ROC curves (A–C) and precision-recall (PR) curves (E–F) of the test families, Hoobari (Bayesian model) versus DeepHoobari (DL model) comparison. AUC corresponds to area under the curve, and AR is the AP. Paternal, maternal and Biparental correspond to the heterozygosity of the parental DNA; where either the father, mother or both parents are heterozygous. Curves shown describe the average (bold line) and range (transparent color) of the ROC curves of the four test families, for Hoobari (red) and deepHoobari (blue). The lower end of the range corresponds to families with low FF, and the higher end corresponds to the high FF families.

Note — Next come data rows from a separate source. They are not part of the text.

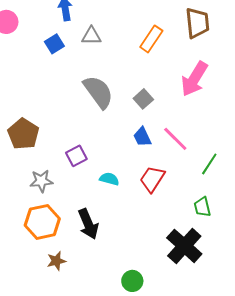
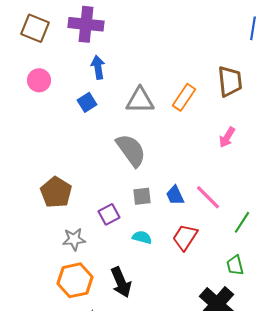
gray triangle: (91, 36) -> (140, 100), moved, size x1.4
pink arrow: (194, 79) -> (227, 137), size x0.6
gray square: (143, 99) -> (142, 196), moved, turned 36

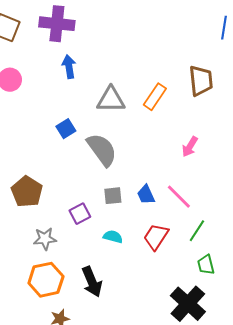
blue square: (87, 102) -> (66, 129), moved
pink arrow: (227, 137) -> (190, 147), moved
green line: (242, 222) -> (197, 231), moved

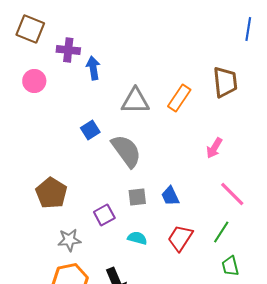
purple cross: (57, 24) -> (68, 50), moved, size x0.7
pink line: (179, 197) -> (232, 194), moved

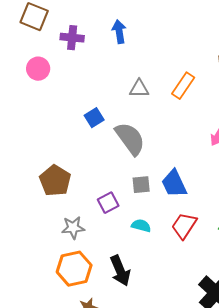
blue arrow: (93, 68) -> (119, 32), moved
gray triangle: (135, 101) -> (139, 89), size x0.7
blue trapezoid: (170, 196) -> (174, 184), size x1.4

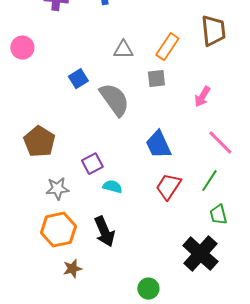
pink circle: (38, 69) -> (22, 48), moved
gray square: (141, 185) -> (156, 79), moved
cyan semicircle: (141, 226) -> (112, 187), moved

Figure 2D–F further illustrates these trends in performance. The difference in AP between panels D and E can be attributed to the model’s improved ability to distinguish fetal cfDNA from background maternal DNA in paternal-heterozygous mutations, where the fetal signal is more distinct and less confounded by maternal sequences. In contrast, biparental variants remain the most challenging due to overlapping signals from dual heterozygous mutations, which complicate precise predictions. Nevertheless, the DL model demonstrated clear advantages over the Bayesian method even in these difficult cases, underscoring its robustness across all inheritance scenarios.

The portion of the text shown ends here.